Dispõe o artigo 427º do Código de Processo Civil:

“Arrolamentos especiais
1 - Como preliminar ou incidente da acção de separação judicial de pessoas e bens, divórcio, declaração de nulidade ou anulação de casamento, qualquer dos cônjuges pode requerer o arrolamento de bens comuns, ou de bens próprios que estejam sob a adminis­tração do outro.  
2 - Se houver bens abandonados, por estar ausente o seu titular, por estar jacente a herança, ou por outro motivo, e tornando-se necessário acautelar a perda ou deteriora­ção, são arrecadados judicialmente, mediante arrolamento.  
3 - Não é aplicável aos arrolamentos previstos nos números anteriores o disposto no n.º 1 do artigo 421.º”

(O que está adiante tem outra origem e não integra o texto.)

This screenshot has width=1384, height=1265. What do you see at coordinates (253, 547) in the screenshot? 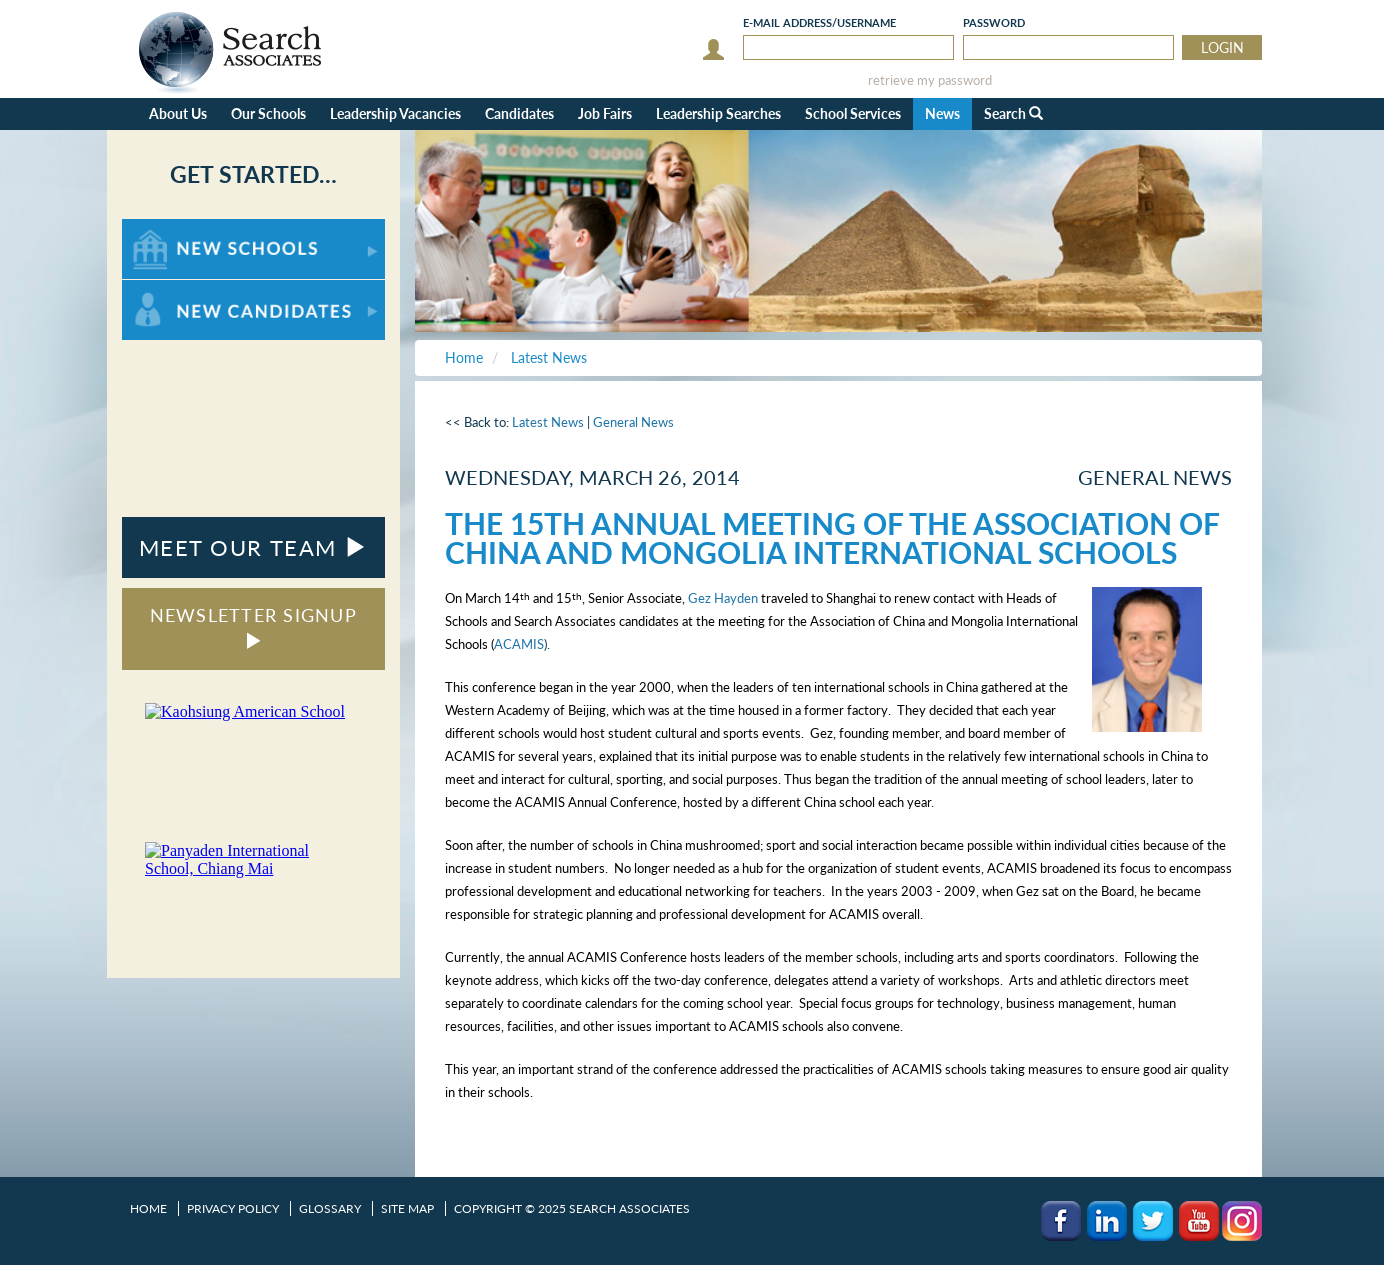
I see `MEET OUR TEAM` at bounding box center [253, 547].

O artigo 421º n.º 1 citado dispõe:

“Havendo justo receio de extravio, ocultação ou dissipação de bens, móveis ou imó­veis, ou de documentos, pode requerer-se o arrolamento deles.”

A regra geral, quanto ao princípio do contraditório nas providências cautelares é a constante do n.º 1 do artigo 385º do Código de Processo Civil: o requerido será ouvido excepto quando a sua audição possa por em risco sério o seu fim ou a eficácia da providên­cia. A interpretação deste artigo é unanimemente feita no sentido de não se proceder à audiência do requerido sempre que haja o risco de se frustrar o efeito prático que se pre­tende atingir. Tal situação verifica-se quando o conhecimento da pretensão do requerente pela parte contrária ou a demora no deferimento da providência  aumentem o perigo de lesão grave  e de difícil reparação que se pretende evitar com a propositura da providência. O próprio legislador aponta para esta interpretação quando, no n.º 1 do artigo 408º do Código de processo Civil, dispõe que o arresto será “decretado sem audiência da parte contrária”. Consistindo o arresto numa apreensão de bens para preservar a garantia patri­monial do crédito do requerente, a audiência da parte contrária iria permitir que esta pudesse desviar os bens antes de ser possível decretar a providência requerida.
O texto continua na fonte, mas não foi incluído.